Power measurement unit (PMU) is the processing and controlling unit of the digital system, which controls the clock-rates and/or the voltages of the processing blocks. Higher clock-rates reduce the execution time, but often require higher supply voltages and result in higher power and even energy of task execution. The algorithms of operation of PMU within the framework of the present disclosure can depend of the execution energy. For example, for the tasks with low energy of execution but strict time requirement, the clock-rate of executing block can be accelerated. Contrarily, for the energy-hungry tasks, with significant execution energy, the clock-rate of executing block may be reduced by the PMU.

Claims
  • 1. A digital signal processing system, comprising a multitude of computational blocks, and a means for measurement of the power consumed by at least one of the said blocks.
  • 2. A digital signal processing system of claim 1, where the said means for power measurement is based on measurement of voltage drop in one or more of power or ground supply lines.
  • 3. A digital signal processing system of claim 2, where the said voltage drop is measured by analog to digital converter (ADC).
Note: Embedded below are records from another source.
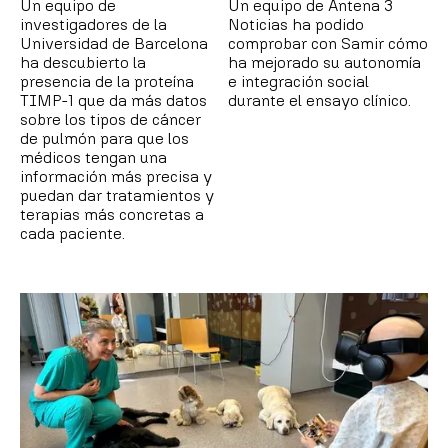
Un equipo de
Un equipo de Antena 3
investigadores de la
Noticias ha podido
Universidad de Barcelona
comprobar con Samir cómo
ha descubierto la
ha mejorado su autonomía
presencia de la proteína
e integración social
TIMP-1 que da más datos
durante el ensayo clínico.
sobre los tipos de cáncer
de pulmón para que los
médicos tengan una
información más precisa y
puedan dar tratamientos y
terapias más concretas a
cada paciente.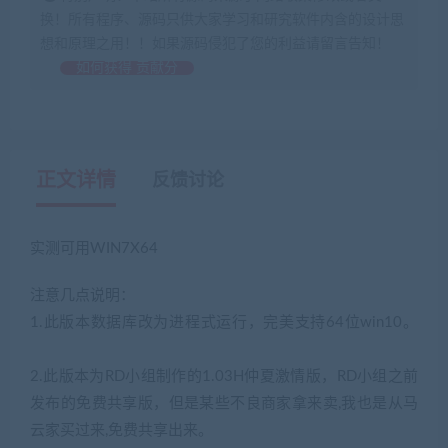
换！所有程序、源码只供大家学习和研究软件内含的设计思
想和原理之用！！如果源码侵犯了您的利益请留言告知！
如何获得 贡献分
正文详情
反馈讨论
实测可用WIN7X64
注意几点说明：
1.此版本数据库改为进程式运行，完美支持64位win10。
(藏宝湾2022网游单机网www.jiaobenwang.com)
2.此版本为RD小组制作的1.03H仲夏激情版，RD小组之前
发布的免费共享版，但是某些不良商家拿来卖,我也是从马
云家买过来,免费共享出来。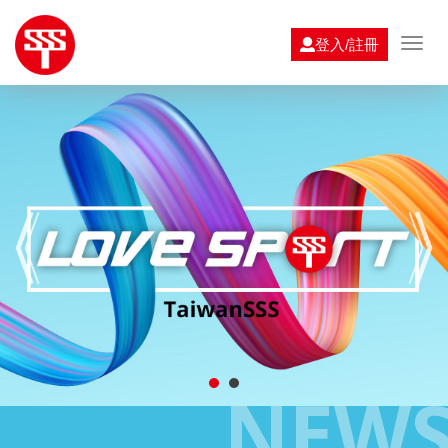
登入/註冊
NEW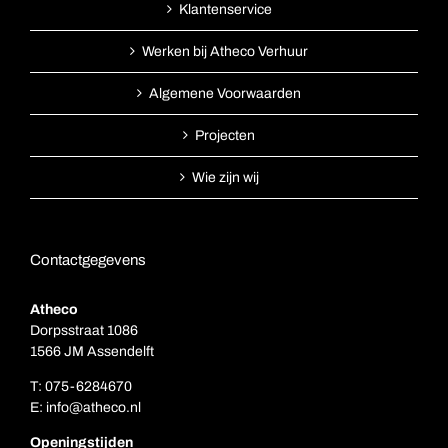
Klantenservice
Werken bij Atheco Verhuur
Algemene Voorwaarden
Projecten
Wie zijn wij
Contactgegevens
Atheco
Dorpsstraat 1086
1566 JM Assendelft
T:
075-6284670
E:
info@atheco.nl
Openingstijden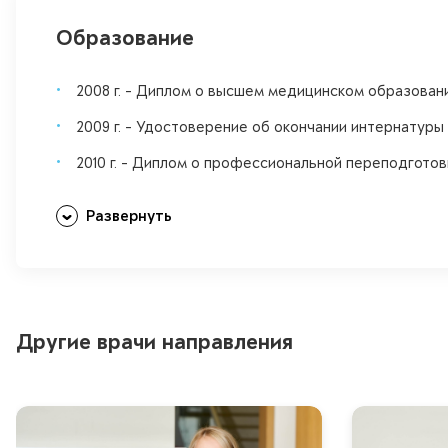
Образование
2008 г. - Диплом о высшем медицинском образован
2009 г. - Удостоверение об окончании интернатур
2010 г. - Диплом о профессиональной переподгото
Развернуть
Другие врачи направления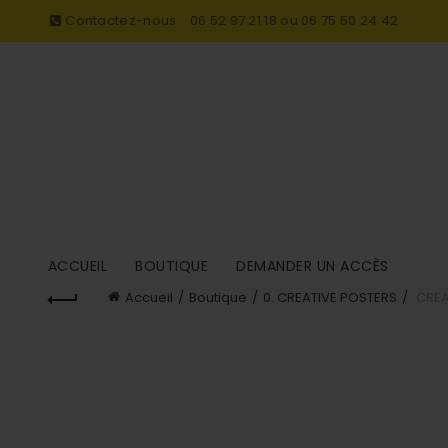
Contactez-nous
06 52 97 21 18 ou 06 75 50 24 42
ACCUEIL
BOUTIQUE
DEMANDER UN ACCÈS
Accueil
Boutique
0. CREATIVE POSTERS
CREAT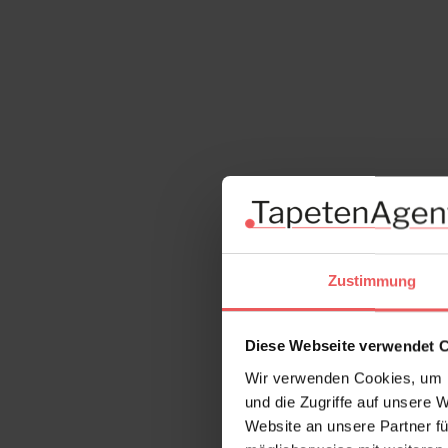
Zustimmung
Diese Webseite verwendet 
Wir verwenden Cookies, um I
und die Zugriffe auf unsere 
Website an unsere Partner fü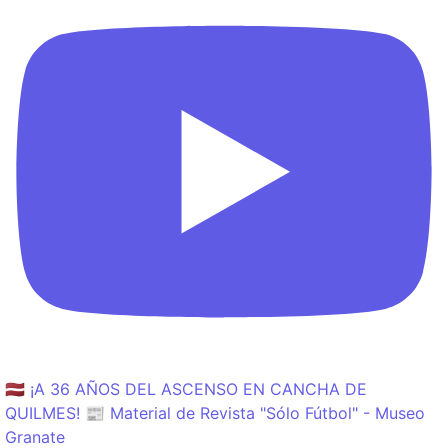
🇱🇻 ¡A 36 AÑOS DEL ASCENSO EN CANCHA DE
QUILMES! 📰 Material de Revista "Sólo Fútbol" - Museo
Granate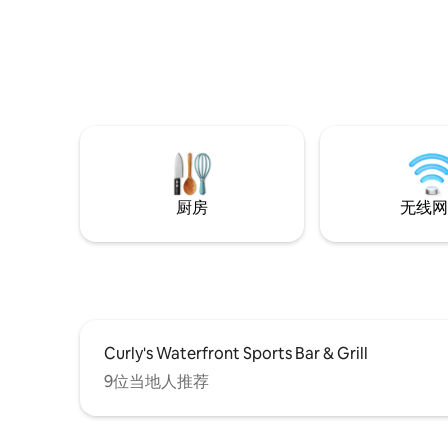
水疗中心，在工作日提供按摩和面部护
理。 与Lisa预约水疗。 入住时间为下午
3:30。2 间配备标准双人床和电热床的卧
室，1 间带雨淋花洒的卫生间和 1 间带电壁
炉的客厅，厨房设施齐全。 日光房全年提
供热水浴缸。附近有徒步旅行、船只租赁
和越野滑雪。
厨房
无线网
Curly's Waterfront Sports Bar & Grill
9位当地人推荐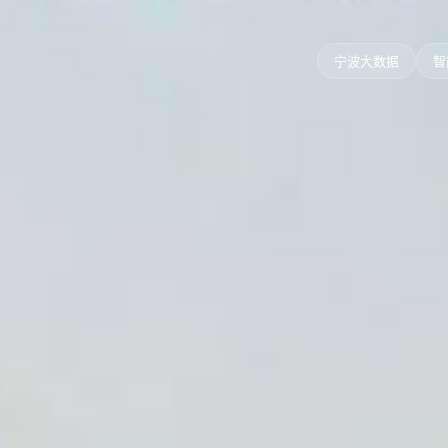
宁波大数据
智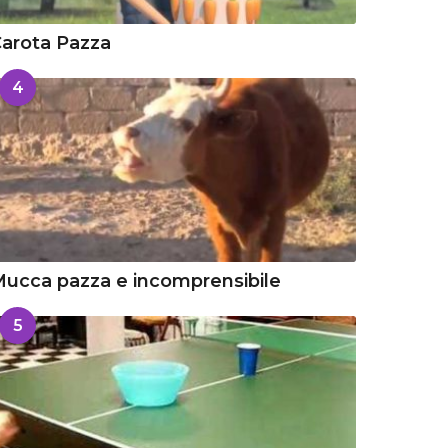
arota Pazza
4
ucca pazza e incomprensibile
5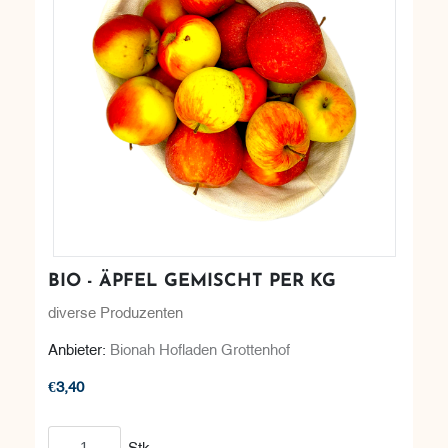
BIO - ÄPFEL GEMISCHT PER KG
diverse Produzenten
Anbieter:
Bionah Hofladen Grottenhof
€3,40
In den Warenkorb
Stk.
  • 4. A digital signal processing system of claim 3, further comprising at least one switch, allowing to switch the ADC measurement between at least two different regions.
  • 5. A digital signal processing system of claim 4, further comprising a low pass filter averaging in time the voltage drop fluctuations.
  • 6. A digital signal processing system of claim 5, further comprising a configuration register that controls at least switching of ADC between different regions.
  • 7. A digital signal processing system of claim 3, further comprising a value register, storing the digitized value of the voltage drop.
  • 8. A method of software profiling for a digital processing system comprising a multitude of computational blocks with means for power measurement and running a software comprising a number of tasks, where the energy of execution of at least some of the tasks is evaluated as integral of power over time, and stored.
  • 9. A method of software profiling of claim 8, where at least some of the tasks are executed and profiled in at least two different versions.
  • 10. A method of software profiling of claim 8, where at least some of the tasks are executed and profiled on at least two different computational blocks.
  • 11. A method of software optimization, where the results of software profiling as in claim 8 are used to improve the energy efficiency of software execution.
  • 12. A method of energy optimization in software development, using software profiling of claim 8, in order to select the most efficient implementation versions.
  • 13. A method of energy optimization in software compilation, using software profiling of claim 8, in order to select the most efficient compilation versions.
  • 14. A method of energy optimization in software execution, using software profiling of claim 8, where at least some of software tasks are developed and compiled in at least two versions for execution on at least two different hardware blocks, and the execution energy is evaluated, and considered in selection of version for loading in execution.
  • 15. A method of software updating, using software profiling of claim 8, to collect statistics on energy of execution of the software running on different hardware versions for further software development and update.
  • 16. A method of development of digital systems comprising a number of processing blocks with means for power measurement, where the benchmark software comprising a number of software tasks is compiled for execution on alternative processing blocks, and the execution energy of software tasks on processing blocks is evaluated, and accounted in selection and modifying the hardware blocks in design of next version of digital system.
  • 17. A method of power measurement for the digital signal processing system of claim 1, where the energy of execution of software tasks on processing blocks is measured, and the clock-rates of the said blocks are adjusted in accordance with the said execution energy.